= Description of the task =
Return the lines of the listing below exactly as they appear, beginning at the one with "Many supermarkets, public attractions" and stopping after the one with "Share this post"; do not include pictures.
─── Dataset records ───
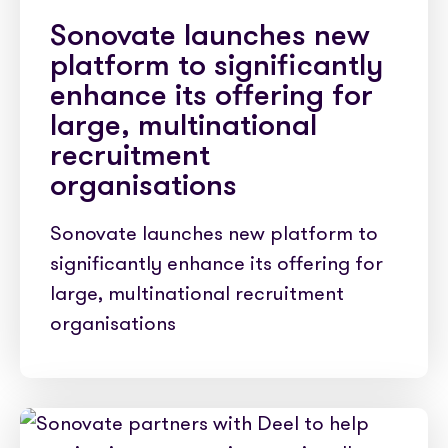
Sonovate launches new
platform to significantly
enhance its offering for
large, multinational
recruitment
organisations
Sonovate launches new platform to
significantly enhance its offering for
large, multinational recruitment
organisations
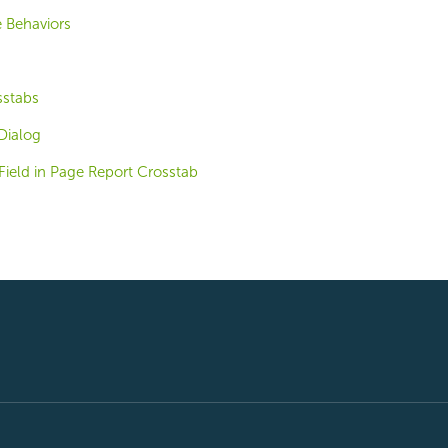
 Behaviors
stabs
Dialog
Field in Page Report Crosstab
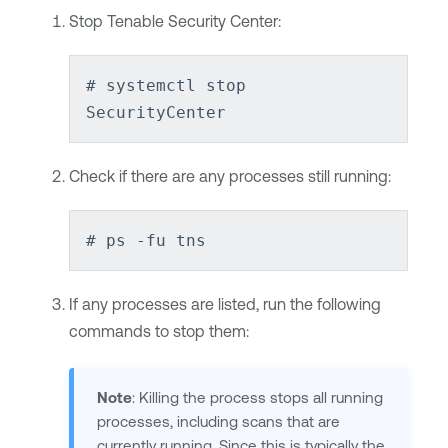
Stop
Tenable Security Center
:
# systemctl stop
SecurityCenter
Check if there are any processes still running:
# ps -fu tns
If any processes are listed, run the following
commands to stop them:
Note
: Killing the process stops all running
processes, including scans that are
currently running. Since this is typically the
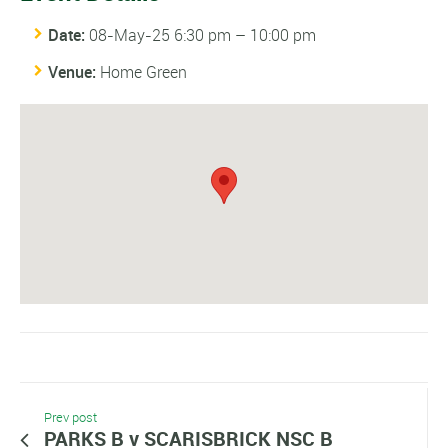
Date:
08-May-25 6:30 pm
–
10:00 pm
Venue:
Home Green
Prev post
PARKS B v SCARISBRICK NSC B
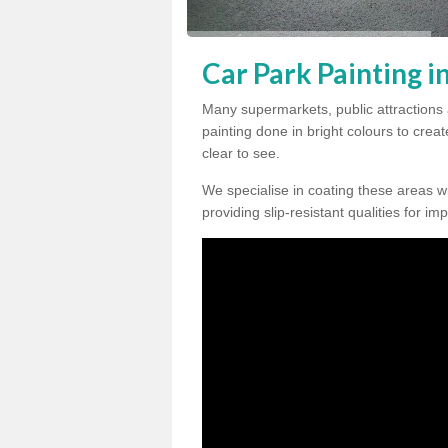
Car Park Painting in
Many supermarkets, public attractions 
painting done in bright colours to crea
clear to see.
We specialise in coating these areas wit
providing slip-resistant qualities for im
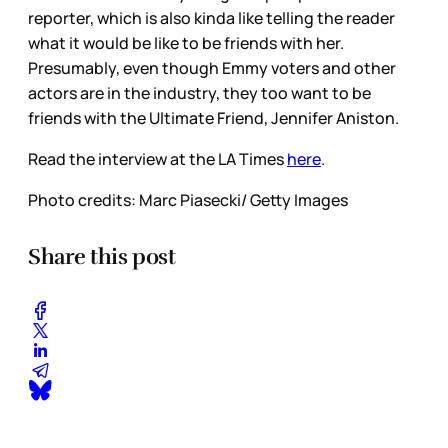
reporter, which is also kinda like telling the reader
what it would be like to be friends with her.
Presumably, even though Emmy voters and other
actors are in the industry, they too want to be
friends with the Ultimate Friend, Jennifer Aniston.
Read the interview at the LA Times
here
.
Photo credits: Marc Piasecki/ Getty Images
Share this post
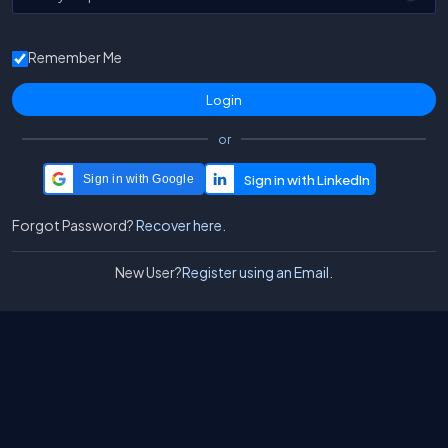
Remember Me
or
Sign in with Google
Forgot Password?
Recover here.
New User?
Register using an Email.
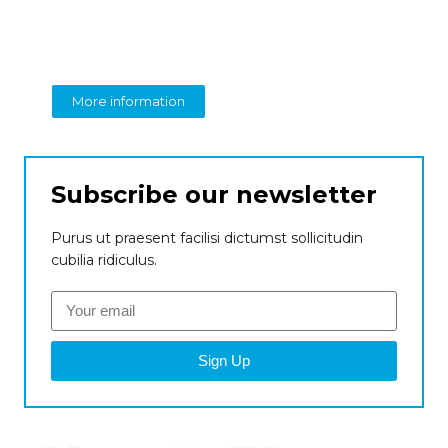
perspective on business
From insight to impact
More information
Subscribe our newsletter
Purus ut praesent facilisi dictumst sollicitudin
cubilia ridiculus.
Sign Up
───
= Exercise result =
Many supermarkets, public attractions 
painting done in bright colours to crea
clear to see.
We specialise in coating these areas wit
providing slip-resistant qualities for im
reporter, which is also kinda like telling the reader
what it would be like to be friends with her.
Presumably, even though Emmy voters and other
actors are in the industry, they too want to be
friends with the Ultimate Friend, Jennifer Aniston.
Read the interview at the LA Times
here
.
Photo credits: Marc Piasecki/ Getty Images
Share this post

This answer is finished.